Mocca Coffe from Kanal Kopi |
Bosan. Kelembutan dan
keindahan dalam secangkir hot cappuccino yang selalu kuhidu
nyatanya tidak mengantarkanku pada sapa dari tawa. Sendu masih terus memikat
aku. Gambar hati di atas cangkir itu terlalu sempurna untuk kenyataan yang
sudah koyak di mana-mana. Jadi, haruskah lagi aku bersembunyi di balik
keindahan yang sekadar semu semata?
“Hm, enggak, deh. Mau yang
beda. Kopi yang baru hari ini apa, ya, Mas?” tanyaku.
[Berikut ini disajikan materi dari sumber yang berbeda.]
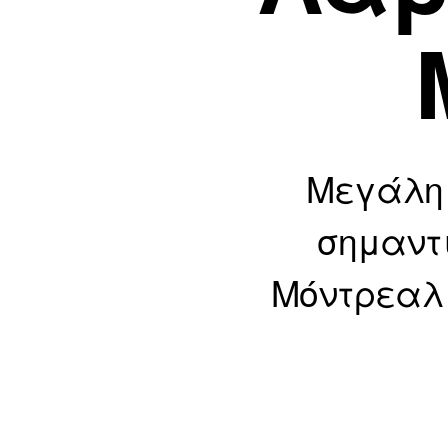
Μεγάλη 
σημαντι
Μόντρεαλ 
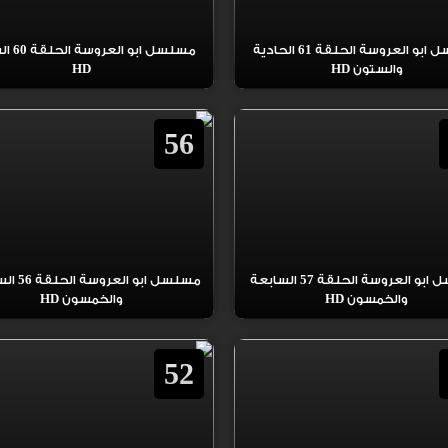
مسلسل ابو العروسة الحلقة 61 الحادية
مسلسل ابو 
والستون HD
HD
56
مسلسل ابو العروسة الحلقة 57 السابعة
مسلسل ابو ال
والخمسون HD
والخمسون HD
52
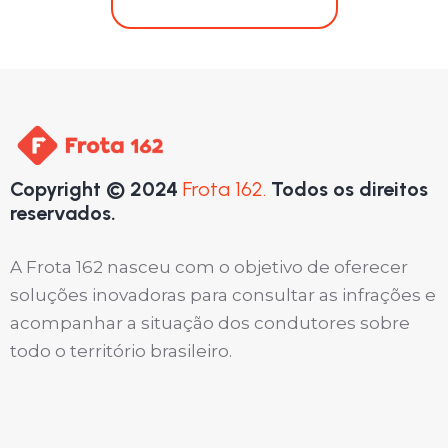
Copyright © 2024
Frota 162.
Todos os direitos
reservados.
A Frota 162 nasceu com o objetivo de oferecer
soluções inovadoras para consultar as infrações e
acompanhar a situação dos condutores sobre
todo o território brasileiro.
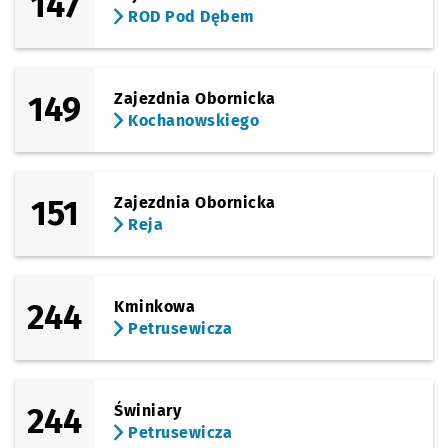
147
ROD Pod Dębem
149
Zajezdnia Obornicka
Kochanowskiego
151
Zajezdnia Obornicka
Reja
244
Kminkowa
Petrusewicza
244
Świniary
Petrusewicza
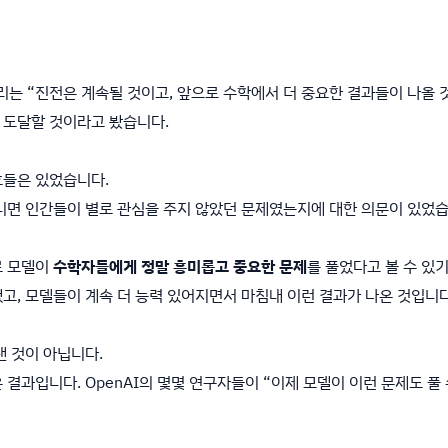
 우리는 “진전은 계속될 것이고, 앞으로 수학에서 더 중요한 결과들이 나올
 도달할 것이라고 봤습니다.
호들은 있었습니다.
니면 인간들이 별로 관심을 주지 않았던 문제였는지에 대한 의문이 있었습
로 모델이
수학자들에게 정말 흥미롭고 중요한 문제
를 풀었다고 볼 수 있
고, 모델들이 계속 더 능력 있어지면서 마침내 이런 결과가 나온 것입니다
낸 것이 아닙니다.
 결과입니다. OpenAI의 몇몇 연구자들이 “이제 모델이 이런 문제도 풀
.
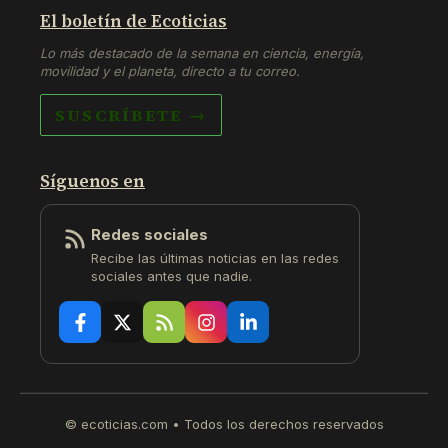
El boletín de Ecoticias
Lo más destacado de la semana en ciencia, energía,
movilidad y el planeta, directo a tu correo.
SUSCRÍBETE →
Síguenos en
Redes sociales
Recibe las últimas noticias en las redes
sociales antes que nadie.
© ecoticias.com • Todos los derechos reservados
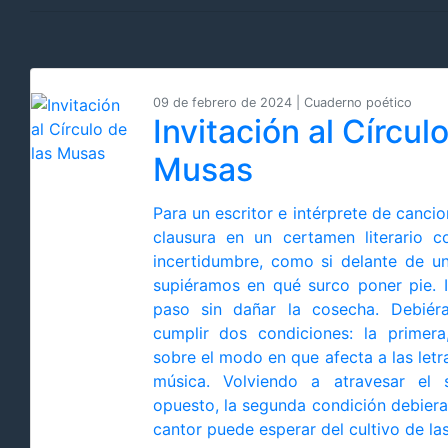
09 de febrero de 2024 | Cuaderno poético
Invitación al Círcul
Musas
Para un escritor e intérprete de cancio
clausura en un certamen literario 
incertidumbre, como si delante de 
supiéramos en qué surco poner pie. 
paso sin dañar la cosecha. Debié
cumplir dos condiciones: la primera
sobre el modo en que afecta a las letr
música. Volviendo a atravesar el
opuesto, la segunda condición debiera
cantor puede esperar del cultivo de la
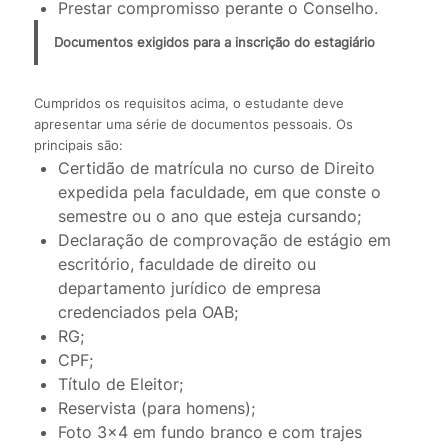
Prestar compromisso perante o Conselho.
Documentos exigidos para a inscrição do estagiário
Cumpridos os requisitos acima, o estudante deve
apresentar uma série de documentos pessoais. Os
principais são:
Certidão de matrícula no curso de Direito
expedida pela faculdade, em que conste o
semestre ou o ano que esteja cursando;
Declaração de comprovação de estágio em
escritório, faculdade de direito ou
departamento jurídico de empresa
credenciados pela OAB;
RG;
CPF;
Título de Eleitor;
Reservista (para homens);
Foto 3×4 em fundo branco e com trajes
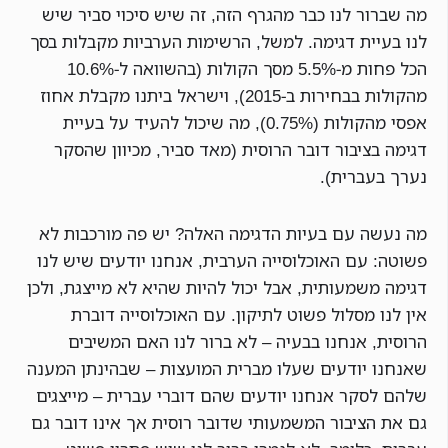
מה שברור לנו כבר מהגרף הזה, זה שיש סיכוי סביר שיש
לנו בעיית דגימה. למשל, הרשימות הערביות מקבלות בסך
הכל פחות מ-5.5% מסך הקולות (בהשוואה ל-10.6%
מהקולות בבחירות ב-2015), וישראל ביתנו מקבלת אחוז
אפסי מהקולות (0.75%), מה שיכול להעיד על בעיית
דגימה בציבור דובר הרוסית (מאד סביר, מכיוון שהסקר
נערך בעברית).
מה נעשה עם בעיות הדגימה האלה? יש פה מורכבות לא
פשוטה: עם האוכלוסייה הערבית, אנחנו יודעים שיש לנו
דגימה משמעותית, אבל יכול להיות שהיא לא מייצגת, ולכן
אין לנו מסלול פשוט לתיקון. עם האוכלוסייה דוברת
הרוסית, אנחנו בבעיה – לא ברור לנו האם המשיבים
שאנחנו יודעים שעלו מברית המועצות – שבהינתן המענה
שלהם לסקר אנחנו יודעים שהם דוברי עברית – מייצגים
גם את הציבור המשמעותי שדובר רוסית אך אינו דובר גם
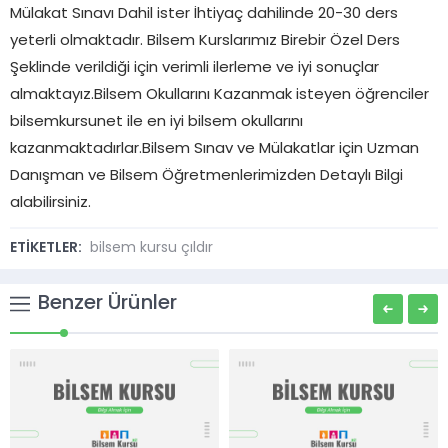
Mülakat Sınavı Dahil ister İhtiyaç dahilinde 20-30 ders
yeterli olmaktadır. Bilsem Kurslarımız Birebir Özel Ders
Şeklinde verildiği için verimli ilerleme ve iyi sonuçlar
almaktayız.Bilsem Okullarını Kazanmak isteyen öğrenciler
bilsemkursunet ile en iyi bilsem okullarını
kazanmaktadırlar.Bilsem Sınav ve Mülakatlar için Uzman
Danışman ve Bilsem Öğretmenlerimizden Detaylı Bilgi
alabilirsiniz.
ETİKETLER:
bilsem kursu çıldır
Benzer Ürünler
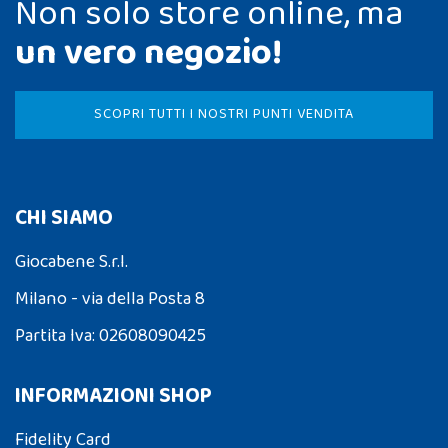
Non solo store online, ma
un vero negozio!
SCOPRI TUTTI I NOSTRI PUNTI VENDITA
CHI SIAMO
Giocabene S.r.l.
Milano - via della Posta 8
Partita Iva: 02608090425
INFORMAZIONI SHOP
Fidelity Card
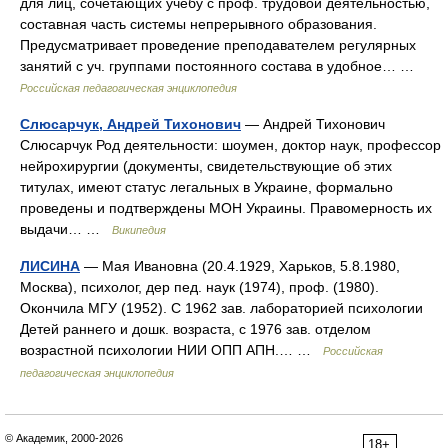
для лиц, сочетающих учебу с проф. трудовой деятельностью,
составная часть системы непрерывного образования.
Предусматривает проведение преподавателем регулярных
занятий с уч. группами постоянного состава в удобное… …
Российская педагогическая энциклопедия
Слюсарчук, Андрей Тихонович
— Андрей Тихонович
Слюсарчук Род деятельности: шоумен, доктор наук, профессор
нейрохирургии (документы, свидетельствующие об этих
титулах, имеют статус легальных в Украине, формально
проведены и подтверждены МОН Украины. Правомерность их
выдачи… …
Википедия
ЛИСИНА
— Мая Ивановна (20.4.1929, Харьков, 5.8.1980,
Москва), психолог, дер пед. наук (1974), проф. (1980).
Окончила МГУ (1952). С 1962 зав. лабораторией психологии
Детей раннего и дошк. возраста, с 1976 зав. отделом
возрастной психологии НИИ ОПП АПН.… …
Российская
педагогическая энциклопедия
© Академик, 2000-2026
18+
“Ada kopi roasting terbaru,
nih, Mbak: arabika Toraja.”
“Boleh, deh, Mas. Saya
pesan satu, ya.”
“Mau pakai cara penyeduhan
apa, Mbak? Saya saranin, sih, tubruk aja.”
“Kenapa tubruk, Mas?”
“Kalau tubruk, kita bisa
menikmati rasa dan aroma kopi yang asli. Lebih lugu dan sederhana, Mbak, tapi
sangat memikat kalau kita mengenalnya lebih dalam. Kontras dengan apa yang
biasa Mbak pesan. Kopi tubruk tampak tidak memedulikan penampilan. Seolah tidak
memerlukan skill khusus untuk membuat kopi dengan tekstur yang
kasar dan sangat cepat itu. Namun, tunggu sampai kita dapat membaui aromanya.”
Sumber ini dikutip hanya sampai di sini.